EXERCISE PROMPT: How many lines in the records below hold the string "thấy"? Answer with the number alone.

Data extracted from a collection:
━━━━━━
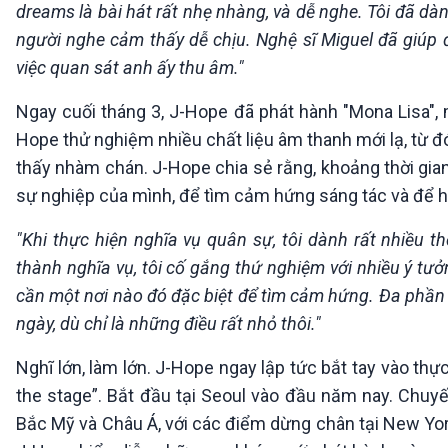
dreams là bài hát rất nhẹ nhàng, và dễ nghe. Tôi đã dàn
người nghe cảm thấy dễ chịu. Nghệ sĩ Miguel đã giúp đỡ
việc quan sát anh ấy thu âm."
Ngay cuối tháng 3, J-Hope đã phát hành "Mona Lisa", m
Hope thử nghiệm nhiều chất liệu âm thanh mới lạ, từ
thấy nhàm chán. J-Hope chia sẻ rằng, khoảng thời gian
sự nghiệp của mình, để tìm cảm hứng sáng tác và để 
"Khi thực hiện nghĩa vụ quân sự, tôi dành rất nhiều 
thành nghĩa vụ, tôi cố gắng thứ nghiệm với nhiều ý tư
cần một nơi nào đó đặc biệt để tìm cảm hứng. Đa phầ
ngày, dù chỉ là những điều rất nhỏ thôi."
Nghĩ lớn, làm lớn. J-Hope ngay lập tức bắt tay vào th
the stage”. Bắt đầu tại Seoul vào đầu năm nay. Chuyế
Bắc Mỹ và Châu Á, với các điểm dừng chân tại New York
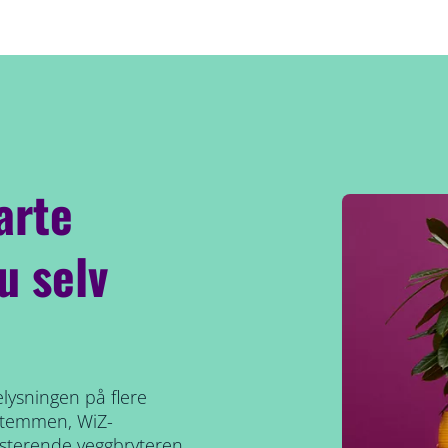
arte
u selv
lysningen på flere
 stemmen, WiZ-
sisterende veggbryteren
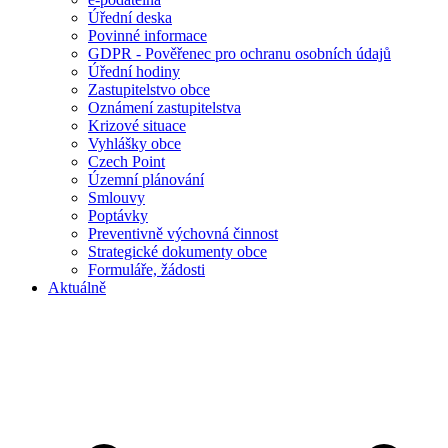
Úřední deska
Povinné informace
GDPR - Pověřenec pro ochranu osobních údajů
Úřední hodiny
Zastupitelstvo obce
Oznámení zastupitelstva
Krizové situace
Vyhlášky obce
Czech Point
Územní plánování
Smlouvy
Poptávky
Preventivně výchovná činnost
Strategické dokumenty obce
Formuláře, žádosti
Aktuálně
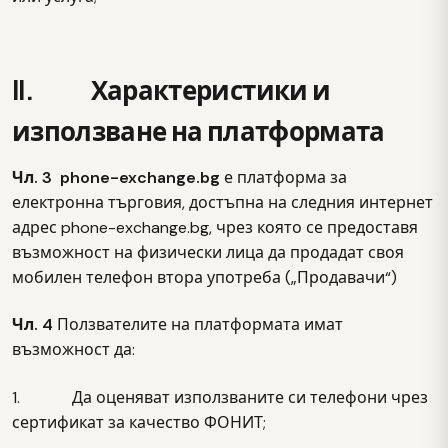
II. Характеристики и
използване на платформата
Чл. 3 phone-exchange.bg
е платформа за
електронна търговия, достъпна на следния интернет
адрес phone-exchange.bg, чрез която се предоставя
възможност на физически лица да продадат своя
мобилен телефон втора употреба („Продавачи“)
Чл. 4
Ползвателите на платформата имат
възможност да:
1. Да оценяват използваните си телефони чрез
сертификат за качество ФОНИТ;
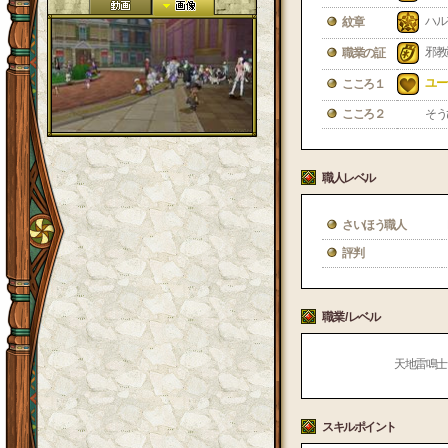
ハル
紋章
邪教
職業の証
ユー
こころ１
こころ２
そう
職人レベル
さいほう職人
評判
職業 / レベル
天地雷鳴士 /
スキルポイント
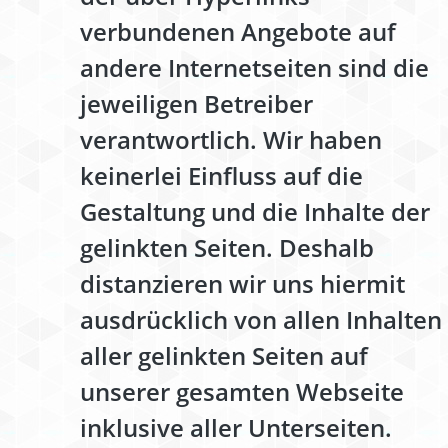
verbundenen Angebote auf
andere Internetseiten sind die
jeweiligen Betreiber
verantwortlich. Wir haben
keinerlei Einfluss auf die
Gestaltung und die Inhalte der
gelinkten Seiten. Deshalb
distanzieren wir uns hiermit
ausdrücklich von allen Inhalten
aller gelinkten Seiten auf
unserer gesamten Webseite
inklusive aller Unterseiten.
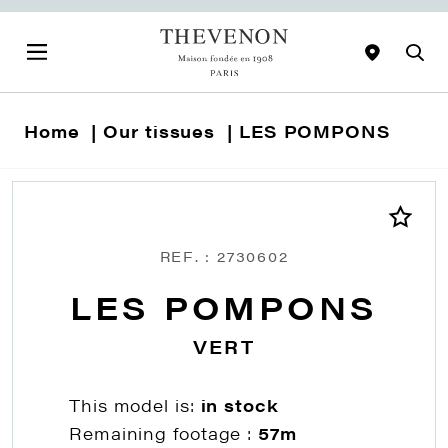
Home
Our tissues
LES POMPONS
REF. : 2730602
LES POMPONS
VERT
This model is:
in stock
Remaining footage :
57m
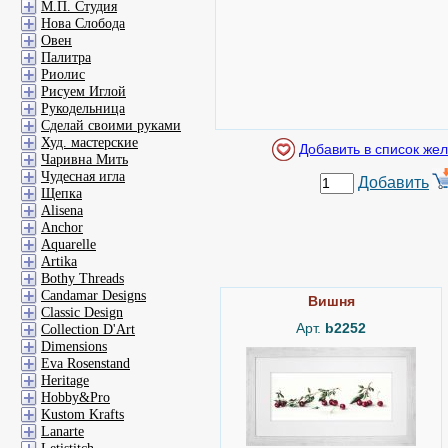
М.П. Студия
Нова Слобода
Овен
Палитра
Риолис
Рисуем Иглой
Рукодельница
Сделай своими руками
Худ. мастерские
Чаривна Мить
Чудесная игла
Добавить
Щепка
Alisena
Anchor
Aquarelle
Artika
Bothy Threads
Candamar Designs
Вишня
Classic Design
Арт.
b2252
Collection D'Art
Dimensions
Eva Rosenstand
Heritage
Hobby&Pro
Kustom Krafts
Lanarte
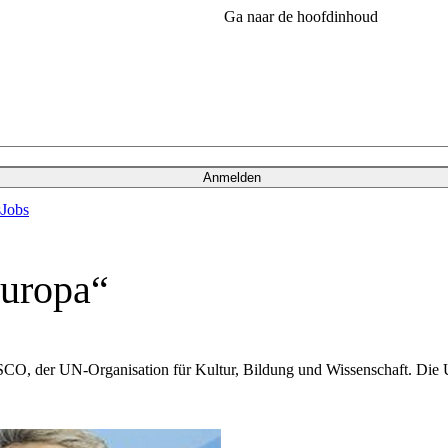
Ga naar de hoofdinhoud
Anmelden
s
Jobs
europa“
NESCO, der UN-Organisation für Kultur, Bildung und Wissenschaft. D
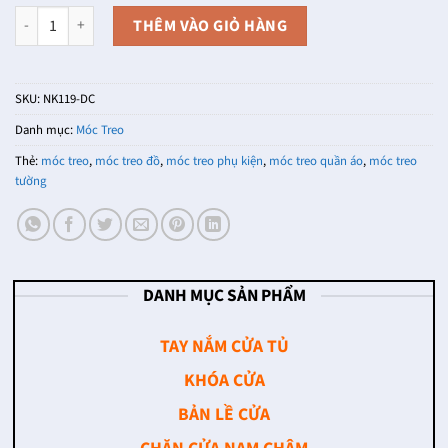
Móc gắn tường bằng đồng NK119-DC (Màu Đồng Cổ) số lượng
THÊM VÀO GIỎ HÀNG
SKU:
NK119-DC
Danh mục:
Móc Treo
Thẻ:
móc treo
,
móc treo đồ
,
móc treo phụ kiện
,
móc treo quần áo
,
móc treo
tường
DANH MỤC SẢN PHẨM
TAY NẮM CỬA TỦ
KHÓA CỬA
BẢN LỀ CỬA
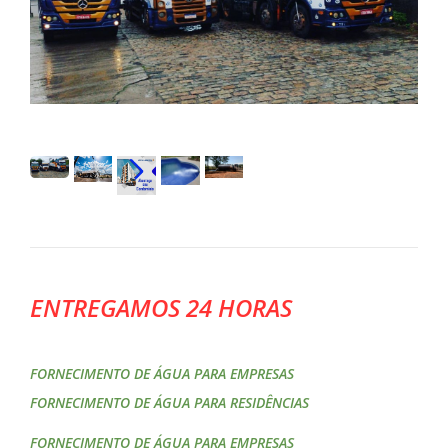
ENTREGAMOS 24 HORAS
FORNECIMENTO DE ÁGUA PARA EMPRESAS
FORNECIMENTO DE ÁGUA PARA RESIDÊNCIAS
FORNECIMENTO DE ÁGUA PARA EMPRESAS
━━━━━━
WRITTEN REPLY: 2